Stored data entries |
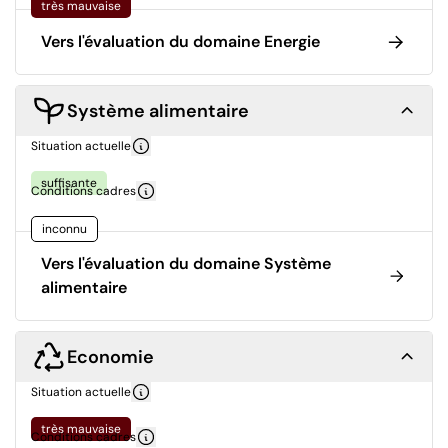
très mauvaise
Vers l'évaluation du domaine Energie
Système alimentaire
Situation actuelle
suffisante
Conditions cadres
inconnu
Vers l'évaluation du domaine Système
alimentaire
Economie
Situation actuelle
très mauvaise
Conditions cadres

PROBLEM TO WORK ON |
Determine how many lines in the entries above hold the string "Système", then report that number and nothing further.

OUTPUT BELOW |
2